Dressing after a fashion
The other night I helped S to celebrate his successful almost-completion of education by observing various graduation rituals along with a lot of newly trained doctors and their families.
For some reason I enjoy dressing up for such occasions enough to put effort into it, yet the rest of the time enjoy dressing up so little that this occasional effort ends up being spent on things like ‘find shoes that will go better with a twirly black chiffon dress than dirty white running shoes’ and ‘check on the internet whether permanent markers are an ok substitute for nail varnish’. (No—they ‘damage your nails’, and given the very low bar for successfully being nails, I suppose this means they make your nails dissolve or explode or something).
I think what is going on is that I just like dressing up and ‘21st century special occasion’ is not a lot more appealing than ‘pirate’.
Actually several things would make more sense if we were to separate ‘clothes’ from ‘fashion’ and say I care about clothes unusually much and like fashion unusually little. Both in the sense that I am not excited to wear clothes that are ‘in’, and in the sense that I am not enthusiastic about the whole setup where a narrow set of possible clothes are considered appropriate at any given moment, and which ones they are changes all the time.
Caring about clothes and caring about fashion sound kind of synonymous to me, so I suppose they usually go together, and my preferences are weird. I don’t know why though. Fashion seems to actively frustrate any efforts to have good clothes, whoever you consider to be the arbiter of ‘good’.
For instance, below is a sketch of an outfit I’d like.

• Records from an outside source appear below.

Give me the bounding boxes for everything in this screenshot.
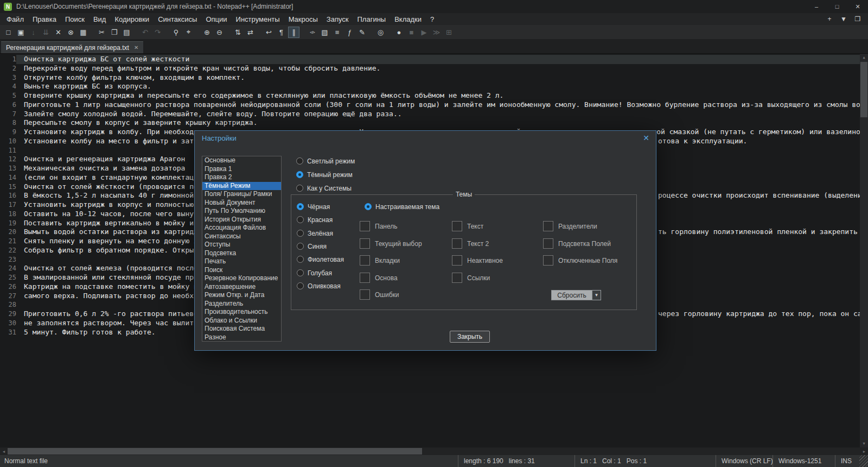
new-tab-button[interactable]: + [822,14,837,24]
paste-icon[interactable]: ▤ [122,27,132,37]
tone-radio[interactable]: Красная [297,216,333,224]
mode-radio[interactable]: Тёмный режим [296,171,353,179]
save-icon[interactable]: ↓ [28,27,39,37]
menu-item[interactable]: Файл [2,14,28,24]
settings-category[interactable]: Подсветка [202,249,281,258]
settings-category[interactable]: Путь По Умолчанию [202,207,281,216]
menu-item[interactable]: Вкладки [390,14,426,24]
color-swatch[interactable] [452,221,462,231]
redo-icon[interactable]: ↷ [152,27,163,37]
copy-icon[interactable]: ❐ [109,27,119,37]
tone-radio[interactable]: Синяя [297,242,327,250]
color-swatch[interactable] [543,255,553,266]
resize-grip[interactable] [859,455,868,467]
show-all-chars-icon[interactable]: ¶ [276,27,286,37]
menu-item[interactable]: Кодировки [110,14,154,24]
color-swatch[interactable] [452,255,462,266]
close-all-icon[interactable]: ⊗ [66,27,76,37]
settings-category[interactable]: Основные [202,156,281,165]
settings-category[interactable]: Разное [202,333,281,342]
word-wrap-icon[interactable]: ↩ [264,27,274,37]
scroll-up-icon[interactable]: ▲ [860,54,868,61]
dialog-close-button[interactable]: Закрыть [450,331,490,343]
document-list-icon[interactable]: ≡ [332,27,342,37]
settings-category[interactable]: Отступы [202,241,281,249]
document-map-icon[interactable]: ▧ [320,27,330,37]
undo-icon[interactable]: ↶ [140,27,150,37]
reset-button[interactable]: Сбросить [551,290,592,300]
settings-category[interactable]: Синтаксисы [202,232,281,241]
indent-guide-icon[interactable]: ∥ [289,27,299,37]
color-swatch[interactable] [360,221,370,231]
tone-radio[interactable]: Фиолетовая [297,255,344,263]
minimize-button[interactable]: – [806,0,827,13]
settings-category[interactable]: Облако и Ссылки [202,317,281,325]
menu-item[interactable]: Инструменты [232,14,284,24]
color-swatch[interactable] [360,238,370,249]
menu-item[interactable]: Вид [89,14,111,24]
settings-category[interactable]: Новый Документ [202,199,281,207]
new-file-icon[interactable]: □ [3,27,14,37]
settings-category[interactable]: Правка 2 [202,173,281,182]
settings-category[interactable]: Поля/ Границы/ Рамки [202,190,281,199]
menu-item[interactable]: Поиск [61,14,89,24]
open-folder-icon[interactable]: ▣ [16,27,26,37]
vertical-scroll-thumb[interactable] [860,62,867,117]
close-file-icon[interactable]: ✕ [53,27,63,37]
windows-button[interactable]: ❐ [851,14,865,24]
menu-item[interactable]: Опции [201,14,231,24]
vertical-scrollbar[interactable]: ▲ ▼ [860,54,868,447]
custom-theme-radio[interactable]: Настраиваемая тема [365,203,439,211]
color-swatch[interactable] [360,289,370,300]
monitoring-eye-icon[interactable]: ◎ [375,27,386,37]
run-macro-multiple-icon[interactable]: ≫ [431,27,442,37]
menu-item[interactable]: ? [426,14,438,24]
tab-active[interactable]: Регенерация картриджей для гейзера.txt ✕ [1,41,143,53]
settings-category[interactable]: Разделитель [202,300,281,308]
tone-radio[interactable]: Оливковая [297,282,341,290]
color-swatch[interactable] [360,273,370,283]
scroll-down-icon[interactable]: ▼ [860,440,868,447]
settings-category[interactable]: Поисковая Система [202,325,281,333]
settings-category[interactable]: Поиск [202,266,281,275]
menu-item[interactable]: Синтаксисы [154,14,201,24]
replace-icon[interactable]: ⌖ [183,27,194,37]
menu-item[interactable]: Запуск [322,14,353,24]
close-button[interactable]: ✕ [847,0,868,13]
color-swatch[interactable] [452,273,462,283]
scroll-right-icon[interactable]: ► [860,447,868,455]
tone-radio[interactable]: Чёрная [297,203,330,211]
edit-popup-icon[interactable]: ✎ [357,27,367,37]
settings-category[interactable]: Ассоциация Файлов [202,224,281,232]
settings-category[interactable]: Режим Откр. и Дата [202,291,281,300]
menu-item[interactable]: Правка [28,14,61,24]
menu-item[interactable]: Плагины [353,14,391,24]
settings-category[interactable]: Правка 1 [202,165,281,174]
color-swatch[interactable] [543,238,553,249]
sync-horizontal-icon[interactable]: ⇄ [245,27,256,37]
function-list-icon[interactable]: ƒ [344,27,355,37]
tab-list-button[interactable]: ▼ [837,14,851,24]
mode-radio[interactable]: Как у Системы [296,184,352,192]
reset-dropdown-icon[interactable]: ▼ [592,290,601,300]
maximize-button[interactable]: □ [827,0,847,13]
settings-category[interactable]: Тёмный Режим [202,182,281,191]
zoom-out-icon[interactable]: ⊖ [214,27,225,37]
color-swatch[interactable] [452,238,462,249]
tone-radio[interactable]: Зелёная [297,229,333,237]
code-view-icon[interactable]: </> [307,27,317,37]
color-swatch[interactable] [543,221,553,231]
play-macro-icon[interactable]: ▶ [419,27,429,37]
sync-vertical-icon[interactable]: ⇅ [233,27,243,37]
save-macro-icon[interactable]: ⊞ [444,27,454,37]
settings-category[interactable]: Производительность [202,308,281,317]
horizontal-scrollbar[interactable]: ◄ ► [0,447,868,455]
menu-item[interactable]: Макросы [284,14,322,24]
settings-category[interactable]: Резервное Копирование [202,274,281,283]
mode-radio[interactable]: Светлый режим [296,157,355,165]
settings-category[interactable]: Печать [202,257,281,266]
settings-category[interactable]: Автозавершение [202,283,281,292]
record-macro-icon[interactable]: ● [394,27,404,37]
tab-close-icon[interactable]: ✕ [134,45,138,51]
zoom-in-icon[interactable]: ⊕ [202,27,212,37]
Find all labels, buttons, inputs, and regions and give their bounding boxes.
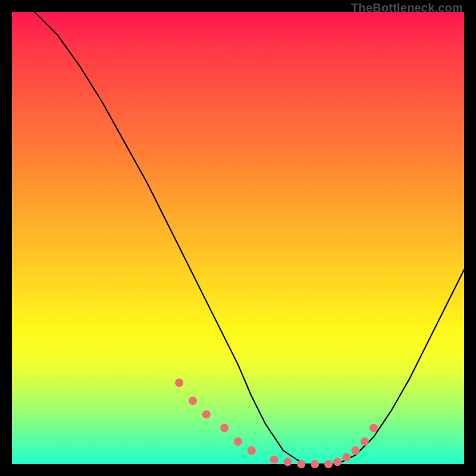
highlight-point (270, 455, 278, 464)
highlight-point (369, 424, 378, 432)
marker-layer (175, 378, 378, 468)
highlight-point (220, 424, 228, 432)
highlight-point (284, 458, 292, 466)
highlight-point (189, 397, 197, 405)
highlight-point (248, 446, 256, 455)
highlight-point (297, 460, 305, 468)
curve-layer (35, 12, 464, 464)
highlight-point (352, 446, 360, 455)
highlight-point (311, 460, 319, 468)
highlight-point (175, 378, 183, 387)
highlight-point (361, 437, 369, 446)
highlight-point (342, 453, 350, 462)
highlight-point (333, 458, 342, 466)
highlight-point (324, 460, 333, 468)
highlight-point (234, 437, 242, 446)
bottleneck-curve (35, 12, 464, 464)
chart-svg (12, 12, 464, 464)
highlight-point (202, 410, 211, 418)
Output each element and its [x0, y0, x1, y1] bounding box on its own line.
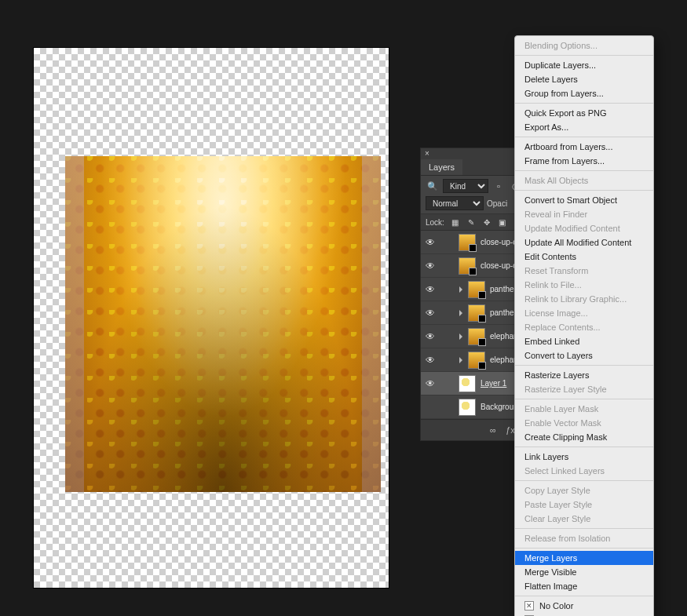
- visibility-toggle[interactable]: 👁: [424, 237, 437, 248]
- menu-item[interactable]: Convert to Layers: [515, 348, 653, 363]
- lock-label: Lock:: [426, 218, 444, 227]
- layer-thumbnail[interactable]: [459, 257, 476, 275]
- menu-item[interactable]: Flatten Image: [515, 579, 653, 593]
- menu-item: Reveal in Finder: [515, 207, 653, 221]
- menu-item[interactable]: Duplicate Layers...: [515, 58, 653, 72]
- menu-separator: [515, 399, 653, 399]
- menu-separator: [515, 480, 653, 481]
- menu-item[interactable]: Group from Layers...: [515, 86, 653, 100]
- visibility-toggle[interactable]: 👁: [424, 331, 437, 342]
- menu-item: Rasterize Layer Style: [515, 382, 653, 396]
- menu-item[interactable]: Artboard from Layers...: [515, 140, 653, 154]
- menu-item: Select Linked Layers: [515, 464, 653, 478]
- menu-item: Relink to File...: [515, 278, 653, 292]
- menu-color-item[interactable]: Red: [515, 613, 653, 616]
- menu-separator: [515, 137, 653, 137]
- menu-separator: [515, 190, 653, 191]
- document-canvas[interactable]: [33, 47, 389, 589]
- layer-context-menu: Blending Options...Duplicate Layers...De…: [514, 35, 654, 616]
- menu-item[interactable]: Embed Linked: [515, 334, 653, 348]
- menu-item: Reset Transform: [515, 264, 653, 278]
- search-icon: 🔍: [426, 179, 440, 193]
- menu-item: Enable Layer Mask: [515, 402, 653, 416]
- artwork-image: [65, 156, 381, 492]
- menu-item[interactable]: Convert to Smart Object: [515, 193, 653, 207]
- menu-separator: [515, 103, 653, 104]
- menu-separator: [515, 365, 653, 366]
- menu-separator: [515, 596, 653, 596]
- lock-pixels-icon[interactable]: ✎: [465, 216, 477, 228]
- menu-item[interactable]: Link Layers: [515, 450, 653, 464]
- menu-item[interactable]: Delete Layers: [515, 72, 653, 86]
- menu-item: Enable Vector Mask: [515, 416, 653, 430]
- layer-thumbnail[interactable]: [459, 375, 476, 392]
- blend-mode-select[interactable]: Normal: [426, 196, 484, 210]
- menu-separator: [515, 447, 653, 447]
- layer-thumbnail[interactable]: [468, 352, 485, 369]
- menu-item: License Image...: [515, 306, 653, 320]
- menu-item: Blending Options...: [515, 38, 653, 53]
- layer-thumbnail[interactable]: [468, 328, 485, 345]
- menu-color-item[interactable]: No Color: [515, 599, 653, 613]
- menu-item: Release from Isolation: [515, 531, 653, 545]
- artwork-edge-left: [65, 156, 84, 492]
- filter-kind-select[interactable]: Kind: [443, 179, 488, 193]
- menu-item: Copy Layer Style: [515, 483, 653, 498]
- menu-item[interactable]: Merge Visible: [515, 565, 653, 579]
- menu-item[interactable]: Quick Export as PNG: [515, 106, 653, 120]
- menu-item: Clear Layer Style: [515, 512, 653, 526]
- menu-item[interactable]: Merge Layers: [515, 551, 653, 565]
- visibility-toggle[interactable]: 👁: [424, 378, 437, 389]
- visibility-toggle[interactable]: 👁: [424, 308, 437, 319]
- visibility-toggle[interactable]: 👁: [424, 261, 437, 272]
- artwork-edge-right: [362, 156, 381, 492]
- tab-layers[interactable]: Layers: [421, 159, 462, 175]
- opacity-label: Opaci: [487, 199, 507, 208]
- menu-separator: [515, 55, 653, 56]
- menu-separator: [515, 170, 653, 171]
- menu-item[interactable]: Create Clipping Mask: [515, 430, 653, 444]
- menu-item: Mask All Objects: [515, 173, 653, 188]
- menu-item: Replace Contents...: [515, 320, 653, 334]
- layer-thumbnail[interactable]: [468, 304, 485, 322]
- menu-separator: [515, 528, 653, 529]
- menu-item: Update Modified Content: [515, 221, 653, 235]
- menu-item[interactable]: Frame from Layers...: [515, 154, 653, 168]
- lock-position-icon[interactable]: ✥: [481, 216, 493, 228]
- kind-filter-pixel-icon[interactable]: ▫: [491, 179, 506, 193]
- color-label: No Color: [539, 600, 573, 611]
- layer-thumbnail[interactable]: [468, 281, 485, 298]
- menu-item[interactable]: Rasterize Layers: [515, 368, 653, 382]
- lock-transparency-icon[interactable]: ▦: [449, 216, 462, 228]
- color-swatch: [524, 601, 534, 611]
- visibility-toggle[interactable]: 👁: [424, 355, 437, 366]
- menu-item[interactable]: Edit Contents: [515, 250, 653, 264]
- close-icon[interactable]: ×: [423, 150, 431, 158]
- lock-artboard-icon[interactable]: ▣: [496, 216, 509, 228]
- link-layers-icon[interactable]: ∞: [487, 424, 499, 436]
- layer-thumbnail[interactable]: [459, 234, 476, 251]
- menu-separator: [515, 548, 653, 549]
- visibility-toggle[interactable]: 👁: [424, 284, 437, 295]
- menu-item[interactable]: Export As...: [515, 120, 653, 134]
- layer-thumbnail[interactable]: [459, 399, 476, 416]
- menu-item[interactable]: Update All Modified Content: [515, 235, 653, 250]
- menu-item: Paste Layer Style: [515, 498, 653, 512]
- menu-item: Relink to Library Graphic...: [515, 292, 653, 306]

Not shown: the waist, bottom and parts of the top are made of something very spandexy, the rest is made of something very rayony, except the see through bit, which is made of something very light that can be tucked away in a pocket if you just want to wear shorts, or let out as a skirtish thing. The shorts have lots of stretchy pockets. It would ideally be produced by a collaboration of Lululemon and Target.
I think:
This is not in fashion
This is not a thing you can buy even from arbitrarily unfashionable places
This is so far from in fashion that it would probably be interpreted as some sort of a political statement
If not, it would instead firmly place me in the ‘total weirdo’ bucket. Even if everyone agreed it was more aesthetic and comfortable than their clothes, and even if I also signaled my good grasp of normal behavior by adding a sign to the front that said ‘I know this is not how people usually dress, and I also know that it is normal to dress how other people dress, and I know that it is not normal to signal your understanding of normal behavior by just writing it down while you behave not normally, but this seemed better.’